### Work instruction
Determine the number of lines of the records below that include "this". Respond with the number and no other text.

[Start of section]

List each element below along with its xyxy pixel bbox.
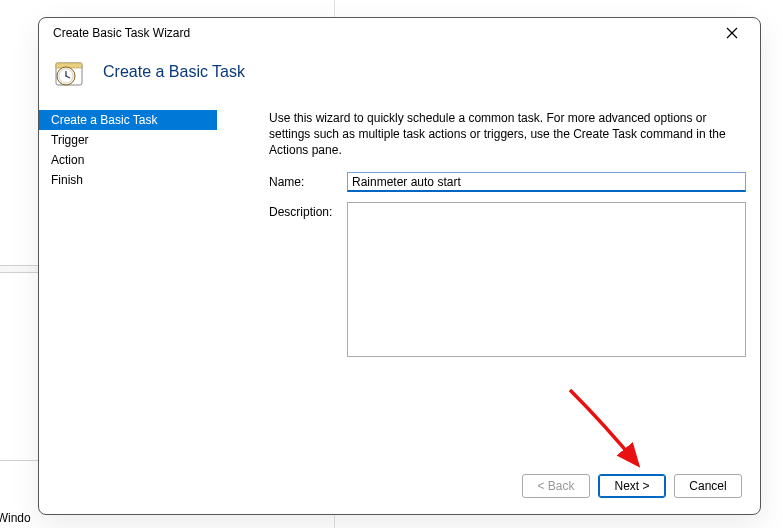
step-trigger[interactable]: Trigger bbox=[39, 130, 217, 150]
wizard-header: Create a Basic Task bbox=[39, 48, 760, 110]
cancel-button[interactable]: Cancel bbox=[674, 474, 742, 498]
wizard-steps: Create a Basic Task Trigger Action Finis… bbox=[39, 110, 217, 462]
svg-point-6 bbox=[65, 75, 67, 77]
wizard-footer: < Back Next > Cancel bbox=[39, 462, 760, 514]
background-splitter bbox=[0, 265, 38, 273]
step-create-basic-task[interactable]: Create a Basic Task bbox=[39, 110, 217, 130]
back-button[interactable]: < Back bbox=[522, 474, 590, 498]
wizard-body: Create a Basic Task Trigger Action Finis… bbox=[39, 110, 760, 462]
wizard-dialog: Create Basic Task Wizard Create a Basic … bbox=[38, 17, 761, 515]
name-input[interactable] bbox=[347, 172, 746, 192]
close-button[interactable] bbox=[712, 19, 752, 47]
name-label: Name: bbox=[269, 172, 347, 189]
clock-calendar-icon bbox=[53, 56, 85, 88]
description-input[interactable] bbox=[347, 202, 746, 357]
close-icon bbox=[726, 27, 738, 39]
name-row: Name: bbox=[269, 172, 746, 192]
step-action[interactable]: Action bbox=[39, 150, 217, 170]
next-button[interactable]: Next > bbox=[598, 474, 666, 498]
background-line bbox=[0, 460, 38, 461]
wizard-content: Use this wizard to quickly schedule a co… bbox=[217, 110, 746, 462]
page-title: Create a Basic Task bbox=[103, 63, 245, 81]
window-title: Create Basic Task Wizard bbox=[53, 26, 712, 40]
title-bar: Create Basic Task Wizard bbox=[39, 18, 760, 48]
description-label: Description: bbox=[269, 202, 347, 219]
instructions-text: Use this wizard to quickly schedule a co… bbox=[269, 110, 746, 158]
step-finish[interactable]: Finish bbox=[39, 170, 217, 190]
description-row: Description: bbox=[269, 202, 746, 357]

[End of section]

### Finished task
2